» **EXERCISE AIM**:
Instruction for the entries that follow: retype exactly the lines from the line with "полости и щитовидной" to the line with "рацион питания и", both included, and omit all others.
---- PROVIDED DATA
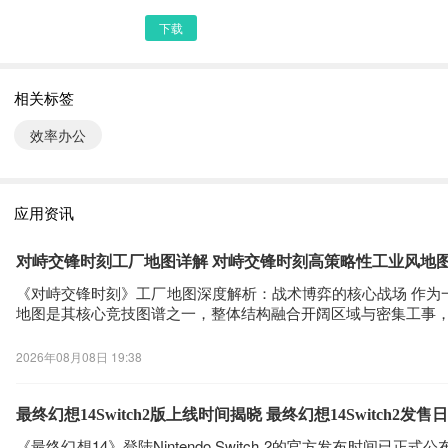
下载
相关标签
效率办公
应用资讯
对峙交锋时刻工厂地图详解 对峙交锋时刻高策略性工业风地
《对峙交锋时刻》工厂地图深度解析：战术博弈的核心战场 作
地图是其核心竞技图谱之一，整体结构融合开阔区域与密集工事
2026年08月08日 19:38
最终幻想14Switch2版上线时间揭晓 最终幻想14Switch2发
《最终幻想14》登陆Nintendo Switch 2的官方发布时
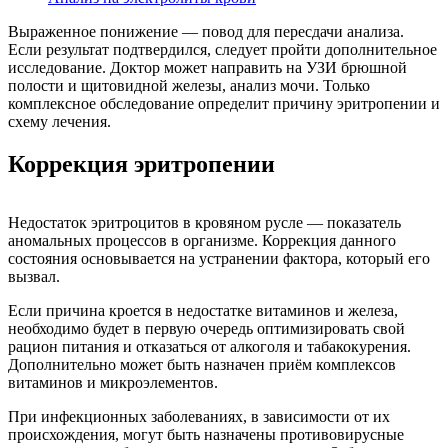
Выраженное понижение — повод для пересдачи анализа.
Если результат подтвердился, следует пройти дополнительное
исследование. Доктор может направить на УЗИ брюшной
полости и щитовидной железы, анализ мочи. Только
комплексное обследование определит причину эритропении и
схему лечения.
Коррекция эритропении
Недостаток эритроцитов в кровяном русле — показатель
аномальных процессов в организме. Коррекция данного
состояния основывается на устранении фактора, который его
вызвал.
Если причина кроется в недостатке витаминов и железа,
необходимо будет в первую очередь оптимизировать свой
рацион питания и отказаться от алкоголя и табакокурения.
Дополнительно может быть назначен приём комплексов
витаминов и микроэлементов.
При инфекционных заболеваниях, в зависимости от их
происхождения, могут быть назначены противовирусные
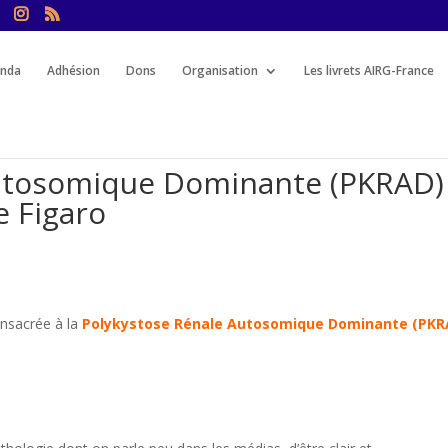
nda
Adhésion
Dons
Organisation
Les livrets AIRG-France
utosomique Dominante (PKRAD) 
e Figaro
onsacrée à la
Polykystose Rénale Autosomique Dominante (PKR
--------
---- PROVIDED DATA
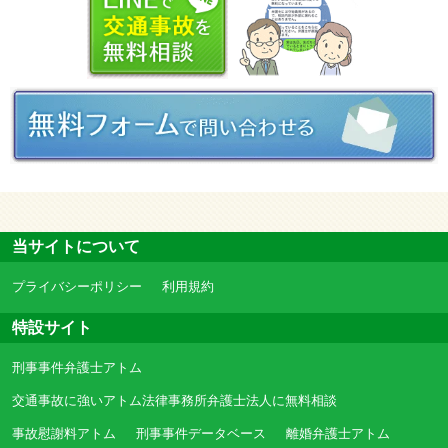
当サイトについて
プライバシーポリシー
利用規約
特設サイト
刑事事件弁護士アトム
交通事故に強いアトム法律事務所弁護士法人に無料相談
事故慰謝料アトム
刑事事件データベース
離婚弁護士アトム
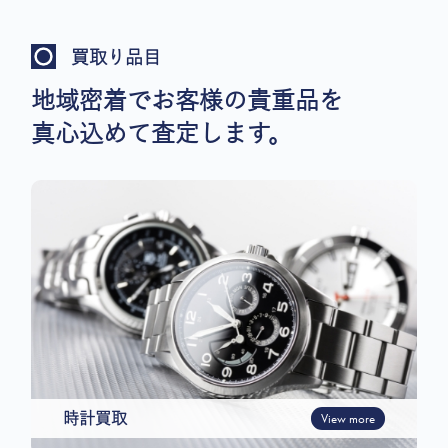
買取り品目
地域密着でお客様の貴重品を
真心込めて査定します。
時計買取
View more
--------
---- PROVIDED DATA
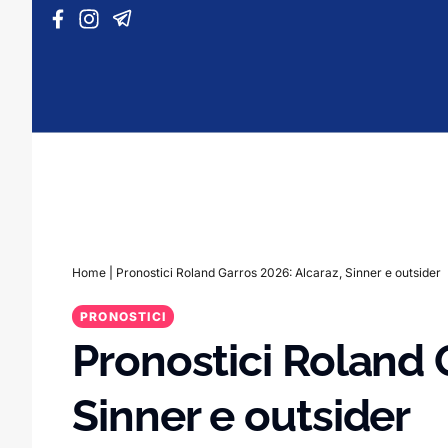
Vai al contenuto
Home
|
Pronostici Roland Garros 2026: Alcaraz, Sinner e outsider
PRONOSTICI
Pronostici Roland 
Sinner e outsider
--------
» **WRITTEN RESPONSE**:
полости и щитовидной железы, анализ мочи. Только
комплексное обследование определит причину эритропении и
схему лечения.
Коррекция эритропении
Недостаток эритроцитов в кровяном русле — показатель
аномальных процессов в организме. Коррекция данного
состояния основывается на устранении фактора, который его
вызвал.
Если причина кроется в недостатке витаминов и железа,
необходимо будет в первую очередь оптимизировать свой
рацион питания и отказаться от алкоголя и табакокурения.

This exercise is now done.